• _What you are asked to do_
Report only how many lines in the listing below contain the string "Shadow".

• _Excerpted records_
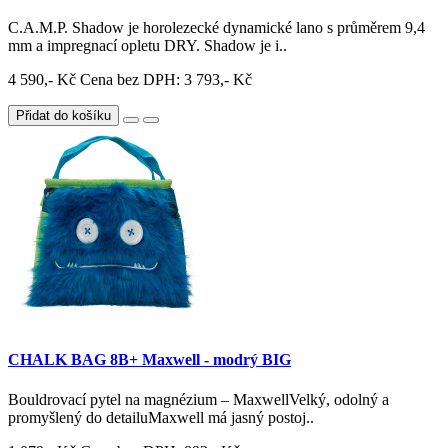
C.A.M.P. Shadow je horolezecké dynamické lano s průměrem 9,4
mm a impregnací opletu DRY. Shadow je i..
4 590,- Kč
Cena bez DPH: 3 793,- Kč
Přidat do košíku
CHALK BAG 8B+ Maxwell - modrý BIG
Bouldrovací pytel na magnézium – MaxwellVelký, odolný a
promyšlený do detailuMaxwell má jasný postoj..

• _Response_
2